Loin des paddocks brûlants de la Formule 1, Charles Leclerc dévoile une facette plus gourmande de sa personnalité. Le pilote numéro 16 de la Scuderia Ferrari se lance dans une nouvelle aventure entrepreneuriale des plus… rafraîchissantes ! Il s’agit de LEC, une marque de glaces légères en calories, qui pourrait bien cartonner aussi vite qu’une pole à Monza cet été. Focus sur cette initiative sucrée, testée et approuvée par les fans.
LEC : quand Leclerc mise sur la glace (et la fraîcheur)
L’idée a de quoi surprendre… mais elle a du sens. Grand amateur de glaces — une passion qu’il n’a jamais cachée — Charles Leclerc passe à l’action en lançant sa propre ligne de produits glacés : LEC. Ce projet, qu’il a annoncé sur son compte Instagram dans une publication qui cumule déjà des milliers de likes, propose des glaces faibles en calories mais fortes en goût. Et à en juger par les parfums au menu (caramel beurre salé, chocolat, vanille pistache entre autres), la gourmandise est au rendez-vous sans culpabilité.
À travers ce projet, Leclerc ne se contente pas de surfer sur sa notoriété. Il associe image de performance, maîtrise de soi et plaisir — des valeurs très F1, finalement. Avec LEC, le Monégasque s’adresse à un public conscient de son hygiène de vie, tout en offrant une touche de fun accessible à tous. Une recette dans l’air du temps, en phase avec des marchés qui recherchent des produits plus sains… sans compromis sur le plaisir.
Un coup de com’ hors-piste maîtrisé, à la manière Ferrari
À l’instar de Ferrari qui soigne son image de marque jusque dans les moindres détails, Charles Leclerc semble avoir abordé le lancement de LEC avec la même rigueur. Le branding est épuré, le placement est malin — l’annonce sur Instagram est concise, engageante et visuellement léchée — et surtout, le timing est parfait. Alors que l’été 2025 s’annonce torride, l’arrivée de glaces ‘light’ estampillées Leclerc dans les congélateurs pourrait s’avérer être le buzz rafraîchissant de la saison.

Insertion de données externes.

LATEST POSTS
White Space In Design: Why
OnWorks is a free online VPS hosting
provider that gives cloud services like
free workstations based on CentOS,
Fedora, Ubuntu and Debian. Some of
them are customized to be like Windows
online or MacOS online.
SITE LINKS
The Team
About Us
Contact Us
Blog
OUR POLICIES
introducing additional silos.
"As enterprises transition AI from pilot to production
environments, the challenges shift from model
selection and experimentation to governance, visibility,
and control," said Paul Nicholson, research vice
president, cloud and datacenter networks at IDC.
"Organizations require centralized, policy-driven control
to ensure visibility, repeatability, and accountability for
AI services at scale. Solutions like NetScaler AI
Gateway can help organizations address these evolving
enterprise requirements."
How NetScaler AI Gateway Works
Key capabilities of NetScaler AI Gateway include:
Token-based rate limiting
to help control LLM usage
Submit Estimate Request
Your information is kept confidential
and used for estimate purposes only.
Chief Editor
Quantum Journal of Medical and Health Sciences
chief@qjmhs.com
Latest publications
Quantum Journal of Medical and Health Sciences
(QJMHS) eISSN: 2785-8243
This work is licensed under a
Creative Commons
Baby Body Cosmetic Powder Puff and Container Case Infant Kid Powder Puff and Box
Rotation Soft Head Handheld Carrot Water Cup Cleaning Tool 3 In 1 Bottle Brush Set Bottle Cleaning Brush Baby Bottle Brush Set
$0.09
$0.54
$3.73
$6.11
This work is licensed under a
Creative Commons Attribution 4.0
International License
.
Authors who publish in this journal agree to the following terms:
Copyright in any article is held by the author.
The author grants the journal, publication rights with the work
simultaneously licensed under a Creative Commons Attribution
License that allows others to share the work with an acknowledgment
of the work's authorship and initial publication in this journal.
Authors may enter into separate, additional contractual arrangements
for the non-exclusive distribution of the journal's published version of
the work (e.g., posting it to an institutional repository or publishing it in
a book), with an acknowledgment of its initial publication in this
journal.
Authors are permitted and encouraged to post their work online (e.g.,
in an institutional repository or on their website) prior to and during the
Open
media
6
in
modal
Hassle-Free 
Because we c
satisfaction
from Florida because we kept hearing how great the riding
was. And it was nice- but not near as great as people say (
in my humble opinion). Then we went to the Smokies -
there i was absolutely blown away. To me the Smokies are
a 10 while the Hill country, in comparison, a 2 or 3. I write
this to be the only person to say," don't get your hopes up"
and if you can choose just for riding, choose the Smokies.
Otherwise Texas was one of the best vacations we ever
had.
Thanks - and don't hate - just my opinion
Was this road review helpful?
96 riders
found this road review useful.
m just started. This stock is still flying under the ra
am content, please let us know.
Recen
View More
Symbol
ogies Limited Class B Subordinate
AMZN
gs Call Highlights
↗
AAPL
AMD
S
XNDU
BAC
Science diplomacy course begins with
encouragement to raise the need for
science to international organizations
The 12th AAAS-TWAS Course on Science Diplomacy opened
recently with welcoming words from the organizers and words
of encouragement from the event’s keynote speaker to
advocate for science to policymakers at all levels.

D’autant que la cohabitation entre un athlète de haut niveau et un produit sucré est loin d’être anodine. En incarnant une “gourmandise contrôlée”, Charles positionne sa marque sur une niche à fort potentiel : celle des produits plaisir compatibles avec un mode de vie actif. De quoi séduire une base de fans déjà acquise à sa cause, mais également un public plus large, sensible à ces dimensions bien-être.
Quels impacts sur sa carrière et l’image de Ferrari ?
L’arrivée de Charles Leclerc dans le monde du lifestyle culinaire soulève une question : ce genre de projet est-il compatible avec la concentration exigée en Formule 1 ? Au vu de sa trajectoire professionnelle et de son implication chez Ferrari, la réponse semble affirmative. Le projet LEC ne remet en rien ses priorités sportives. Il témoigne au contraire d’une diversification bien pensée, à l’image de pilotes comme Lewis Hamilton (Neat Burger, +44) ou Daniel Ricciardo (DR3 Wines), qui ont su allier entrepreneuriat et compétitivité sur la piste.
Pour Ferrari aussi, ce type de démarche est loin d’être une menace. Au contraire, cela participe à renforcer l’aura de ses pilotes auprès du grand public. Leclerc, par ses résultats mais aussi par sa personnalité, est devenu un véritable ambassadeur moderne de la Scuderia, contribuant à humaniser une écurie parfois perçue comme trop institutionnelle. Une dynamique qui, sur le long terme, bénéficie à l’ensemble du marketing de Maranello.
Conclusion : Leclerc, l’as du volant et de la cuillère ?
En lançant LEC, Charles Leclerc ne signe pas simplement une nouvelle ligne de produits d’appel. Il construit une marque à son image : rapide, saine, élégante. Et si le chemin vers un titre mondial en F1 reste son objectif numéro un, cette virée gourmande prouve que le pilote Ferrari sait aussi penser hors de la boîte… à air comme à glace. Verdict final à l’été 2025, spoon en main !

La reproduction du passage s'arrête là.